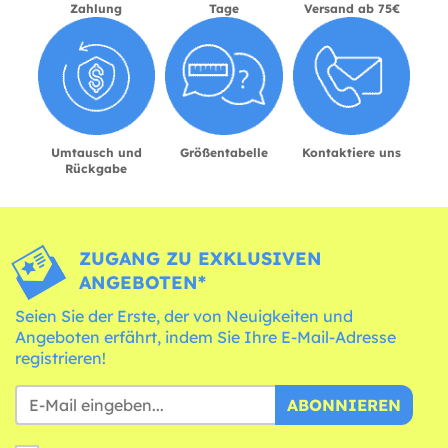
Zahlung
Tage
Versand ab 75€
Umtausch und
Größentabelle
Kontaktiere uns
Rückgabe
ZUGANG ZU EXKLUSIVEN
ANGEBOTEN*
Seien Sie der Erste, der von Neuigkeiten und
Angeboten erfährt, indem Sie Ihre E-Mail-Adresse
registrieren!
ABONNIEREN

########################################

> Work to be completed:
Reprint each of the records exactly and skip the images.

> Exercise response:
Zahlung
Tage
Versand ab 75€
Umtausch und
Größentabelle
Kontaktiere uns
Rückgabe
ZUGANG ZU EXKLUSIVEN
ANGEBOTEN*
Seien Sie der Erste, der von Neuigkeiten und
Angeboten erfährt, indem Sie Ihre E-Mail-Adresse
registrieren!
ABONNIEREN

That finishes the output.